I’m less sure about the purple. It might not be visible in the pic, but it’s purple and green and pink. It probably wants to be two ply to blend and merge the colours the way I like, but I’m not sure about thickness. I love the thinner bits of the sample, so I’m thinking about spinning it on a spindle to get it thinner (and because I’d like to have both a wheel and a spindle project on the go at once), but then I don’t know what I’d knit with it when done. As alluded to in the previous post, I need to work out what the point of spinning is (for me) and resign myself to it. If I’m spinning for product, I should not begin until I know what I’m planning to make. If I’m spinning for process, I should stop beating myself up about what I’m going to knit, and just enjoy the spinning. And of course there’s always spinning for gifts, which means I’m spinning for a point, but someone else gets the problem joy of deciding what to knit with the stuff when it’s done
In related news, Ravelry has allowed me to tentatively identify my wheel as an Ashford Traditional. To celebrate this discovery, I decided to buy an Ashford spinners’ maintenance kit, which contains wheel oil and various bits and pieces to replace things that might break or get lost, some of which have indeed broken or got lost (and been fudged one way or another). This decision created a problem, though. Buying such a small thing is not cost-effective where postage charges are concerned, so clearly I needed to buy some other things to make it worthwhile. I’ve been thinking for a while that I’d like a/some spinning book(s) to add to my knitting books, and I’ve been wandering around Ravelry and Amazon looking at reviews and trying to choose the ones I think likely to suit me best.

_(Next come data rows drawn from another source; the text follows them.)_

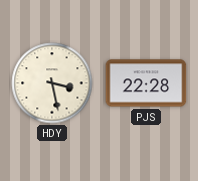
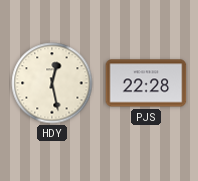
HDY: 3:28 -> 12:28
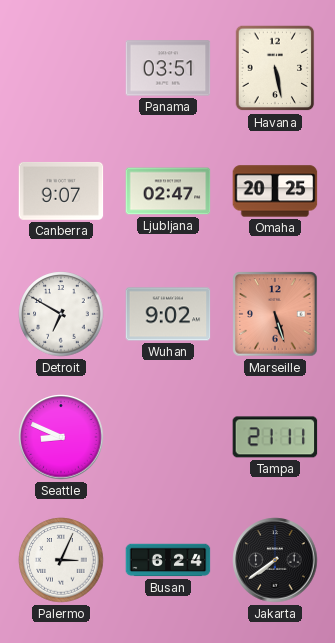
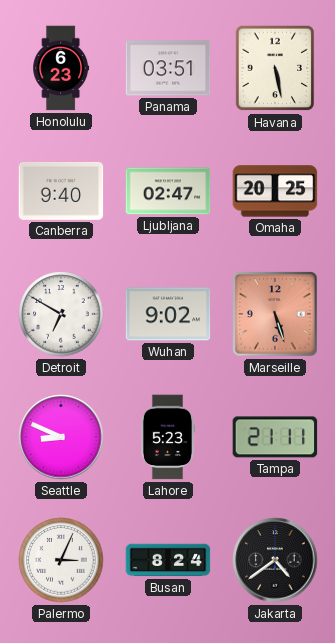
Honolulu: none -> 6:23
Canberra: 9:07 -> 9:40
Lahore: none -> 5:23
Busan: 6:24 -> 8:24
Jakarta: 7:39 -> 4:39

Fibrecrafts, the purveyor of my spinning maintenance kit, have a pretty decent selection of craft books, so this seemed like the ideal thing to do. The problem came when I decided to start comparing prices with Amazon. Two of the three books I was considering were significantly cheaper on Amazon. But the third one wasn’t, and was enough to make the Fibrecrafts delivery charge sensible. While I was there I allowed myself a very quick look at their fibre. Their wool is solid colour, so I knew I wasn’t currently interested in that, but I’ve been wanting to try spinning dyed ‘silk hankies’ since reading the article on Knitty about them (which may even have been what made me want to try spinning in the first place). Silk is expensive, but two tiny little 10g bags of silk not so much It’s crazy stuff to handle, however. It snags on everything. I’m aware that my hands are probably not the smoothest ever, but this stuff was snagging on my skin. All I’ve done with it so far is extract one gossamer sheet of the stuff and start predrafting it into roving, which is not as easy as the literature had led me to believe. It’s pretty, anyway.